The case involves a Louisiana woman who succumbed in her 2005 Honda Civic after she impacted a utility pole in the early hours of April 5. The victims’ family, 22-year-old Kylan Rae Langlinais, sued this week in a US District Court, alleging the vehicle’s Takata driver-side air bag exploded on impact, and the metal debris were sent at high velocity inside the cabin, severing the woman’s carotid artery – she died because of the wound four days later. The case has been brought against both Honda, the manufacturer and Japan’s Takata, the provider of the safety component that is claimed to have malfunctioned.
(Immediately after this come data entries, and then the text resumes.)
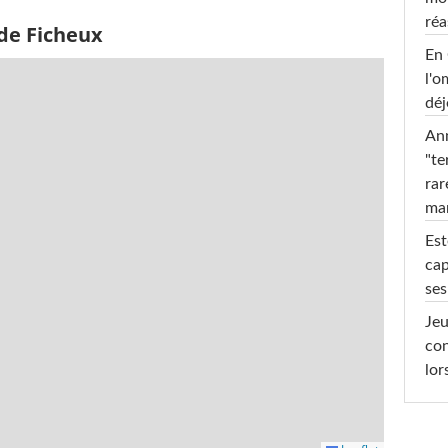
réa
 de Ficheux
En 
l'o
déj
Ann
"te
rar
ma
Est
cap
ses
Jeu
con
lor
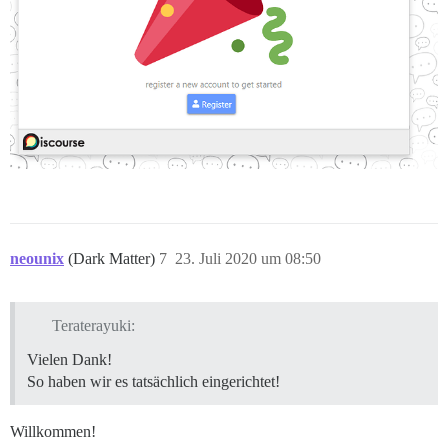
neounix
(Dark Matter)
7
23. Juli 2020 um 08:50
Teraterayuki:
Vielen Dank!
So haben wir es tatsächlich eingerichtet!
Willkommen!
The incident is brought to public attention in the aftermath of the recent federal auto safety regulator and Takata announcement that defective airbags in almost 34 million autos are now being recalled in the US, with a total of 53 million worldwide.
The faulty airbag inflators can explode with too much force and send metal shards and other debris flying at high velocity inside the passenger compartment, with six deaths so far linked to the safety crisis. The first recalls were ordered back in 2008 and the safety campaigns escalated since last year. “We are aware of the crash and we are gathering information from the manufacturer and from the attorneys representing the victim’s family,” commented a representative of the National Highway Traffic Safety Administration.